▸ TASK ITEM: Lines in the listing below that include the word "version" need to be copied.

━━━━━━━━━━

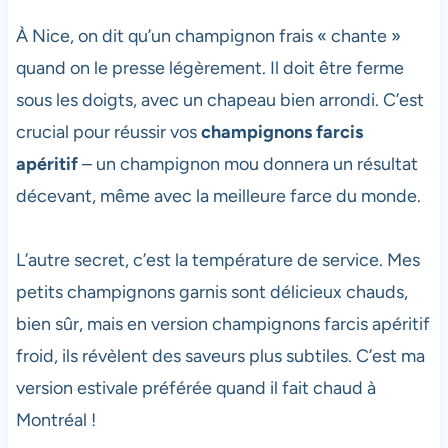
À Nice, on dit qu’un champignon frais « chante »
quand on le presse légèrement. Il doit être ferme
sous les doigts, avec un chapeau bien arrondi. C’est
crucial pour réussir vos
champignons farcis
apéritif
– un champignon mou donnera un résultat
décevant, même avec la meilleure farce du monde.
L’autre secret, c’est la température de service. Mes
petits champignons garnis sont délicieux chauds,
bien sûr, mais en version champignons farcis apéritif
froid, ils révèlent des saveurs plus subtiles. C’est ma
version estivale préférée quand il fait chaud à
Montréal !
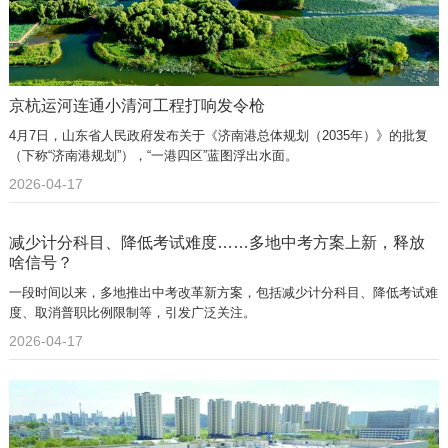
京杭运河连通小清河工程打响发令枪
4月7日，山东省人民政府发布关于《济南港总体规划（2035年）》的批复
（下称“济南港规划”），“一港四区”蓝图浮出水面。
2026-04-17
减少计分科目、降低考试难度……多地中考方案上新，释放
啥信号？
一段时间以来，多地推出中考改革新方案，包括减少计分科目、降低考试难
度、取消普职比例限制等，引发广泛关注。
2026-04-17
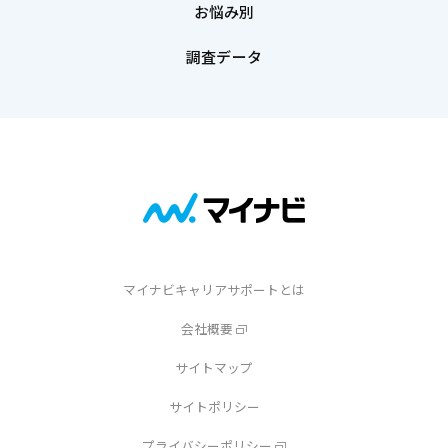
お悩み別
調査データ
マイナビキャリアサポートとは
会社概要
サイトマップ
サイトポリシー
プライバシーポリシー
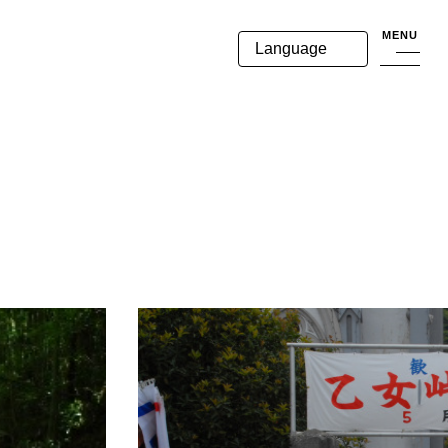
MENU
Language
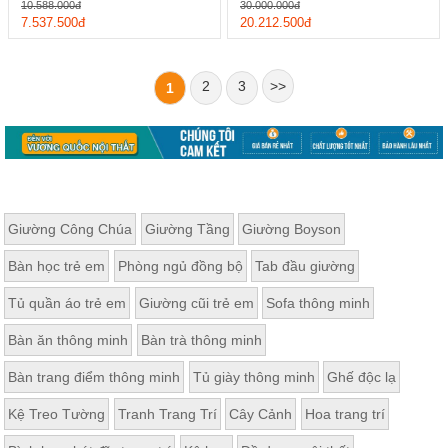
10.588.000đ
30.000.000đ
7.537.500đ
20.212.500đ
2
3
>>
1
Giường Công Chúa
Giường Tầng
Giường Boyson
Bàn học trẻ em
Phòng ngủ đồng bộ
Tab đầu giường
Tủ quần áo trẻ em
Giường cũi trẻ em
Sofa thông minh
Bàn ăn thông minh
Bàn trà thông minh
Bàn trang điểm thông minh
Tủ giày thông minh
Ghế độc lạ
Kệ Treo Tường
Tranh Trang Trí
Cây Cảnh
Hoa trang trí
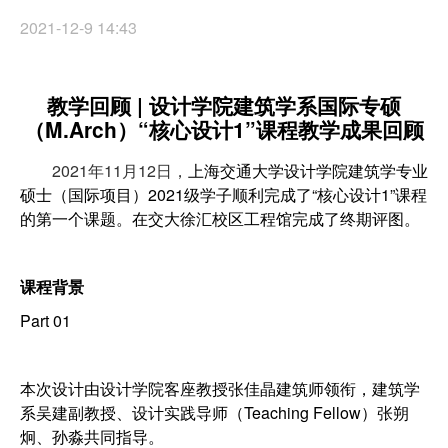
2021-12-9 14:43
教学回顾 | 设计学院建筑学系国际专硕
（M.Arch）“核心设计1”课程教学成果回顾
2021年11月12日，
上海交通大学设计学院建筑学专业
硕士（国际项目）2021级学子顺利完成了“核心设计1”课程
的第一个课题。在交大徐汇校区工程馆完成了终期评图。
课程背景
Part 01
本次设计由设计学院客座教授张佳晶建筑师领衔，建筑学
系吴建副教授、设计实践导师（Teaching Fellow）张朔
炯、孙淼共同指导。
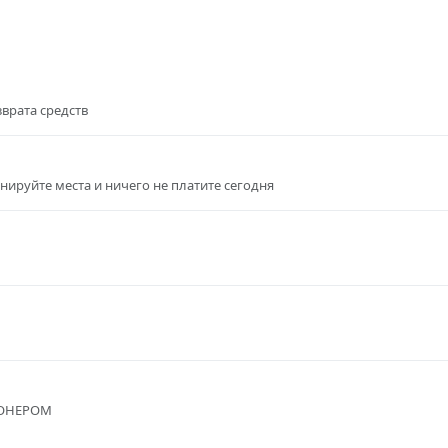
врата средств
онируйте места и ничего не платите сегодня
ОНЕРОМ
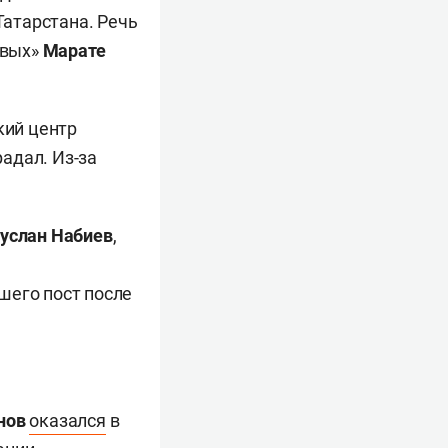
атарстана. Речь
рвых»
Марате
кий центр
радал. Из-за
услан Набиев
,
вшего пост после
нов
оказался
в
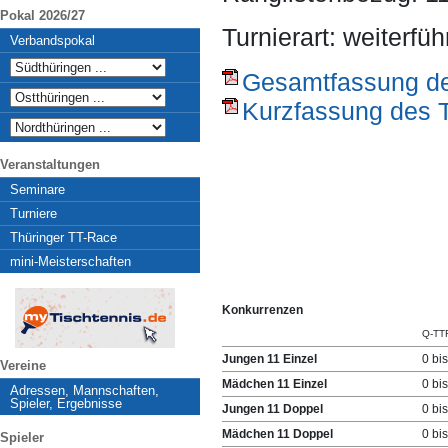
Pokal 2026/27
Turnierart: weiterfü
Verbandspokal
Gesamtfassung des
Kurzfassung des T
Veranstaltungen
Seminare
Turniere
Thüringer TT-Race
mini-Meisterschaften
Konkurrenzen
Q-TT
Jungen 11 Einzel
0 bi
Vereine
Mädchen 11 Einzel
0 bi
Adressen, Mannschaften,
Spieler, Ergebnisse
Jungen 11 Doppel
0 bi
Mädchen 11 Doppel
0 bi
Spieler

━━━━━━━━━━

▸ FINISHED TASK:
bien sûr, mais en version champignons farcis apéritif
version estivale préférée quand il fait chaud à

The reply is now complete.